Retrieval augmentation:
-
Call count: The number of Retrieval/Rerank calls, a day-over-day comparison, and a trend chart for the call count.
-
Error count: The number of Retrieval/Rerank errors, a day-over-day comparison, and a trend chart for the error count.
-
Latency: The average latency of Retrieval/Rerank calls, a day-over-day comparison, and a trend chart for the average latency.
Tool call:
-
Call count: The number of tool calls, day-over-day comparison, a trend chart for the call count, and a call leaderboard.
-
Error count: The number of tool call errors, day-over-day comparison, a trend chart for error count, and an error count leaderboard.
-
Latency: Average latency, day-over-day comparison, a trend chart for latency, and an average latency leaderboard.
Method call:
-
Call count: The number of calls, day-over-day comparison, a trend chart for call volume, and a call leaderboard.
-
Error count: The number of method call errors, day-over-day comparison, a trend chart for method call errors, and an error count leaderboard.
-
Latency: Average latency, day-over-day comparison, a trend chart for latency, and an average latency leaderboard.
Trace analysis
On the Trace Analysis page, you can filter data by time. You can query data by using query and analysis statements or use quick filters to narrow the results. The page includes a span list, trace list, scatter plot, end-to-end aggregation, end-to-end topology, and analysis of slow or erroneous traces. You can also view details and raw logs. In the aggregation bar, you can also select aggregation dimensions to filter the data.

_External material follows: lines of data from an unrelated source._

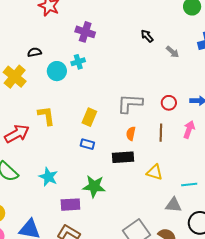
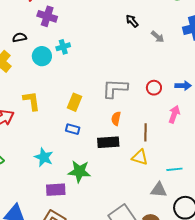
purple cross: (85, 32) -> (47, 16), moved
brown line: (161, 133) -> (146, 132), moved
cyan star: (48, 177) -> (44, 157), moved

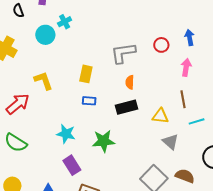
black semicircle: (20, 37) -> (18, 11), moved, turned -88
blue arrow: (183, 86) -> (190, 38), turned -91
brown line: (146, 132) -> (183, 99), moved
purple rectangle: (56, 190) -> (72, 165), moved, turned 72
gray triangle: (159, 190) -> (170, 142), moved, turned 48

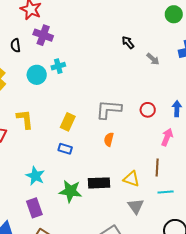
black rectangle: (127, 107) -> (99, 183), moved

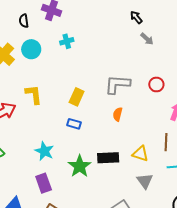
gray arrow: (153, 59) -> (147, 39), moved
cyan circle: (37, 75) -> (31, 49), moved
green star: (70, 191) -> (80, 166), turned 30

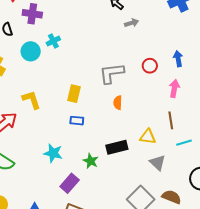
gray arrow: (147, 39) -> (132, 23), turned -48
cyan circle: (31, 49) -> (31, 51), moved
green star: (80, 166) -> (91, 161), size x0.7
purple rectangle: (44, 183) -> (70, 183), moved, turned 72

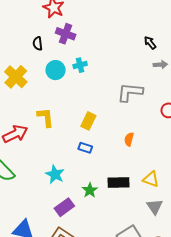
gray L-shape: (111, 73) -> (130, 92), moved

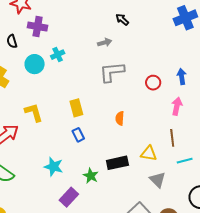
gray arrow: (160, 65) -> (105, 42), moved
yellow rectangle: (88, 121) -> (76, 108), turned -30
blue rectangle: (85, 148) -> (78, 135), turned 56

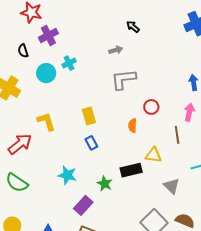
purple cross: (38, 27) -> (48, 35), turned -36
red circle: (153, 83) -> (151, 107), moved
brown line: (172, 138) -> (177, 135), moved
yellow triangle: (149, 153) -> (153, 155), moved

The top of the page displays a Call count bar chart, a Tokens bar chart, and an Average latency line chart. The quick filter panel on the left allows you to filter by Status, Latency, Application Name, span type (such as TASK, CHAIN, TOOL, and LLM), and Interface Name. The span list table includes columns such as Trace ID, Input/Output, Interface Name, span type, Latency, and Total tokens. The Slow trace analysis panel on the right displays the top spanName values and their contribution rankings.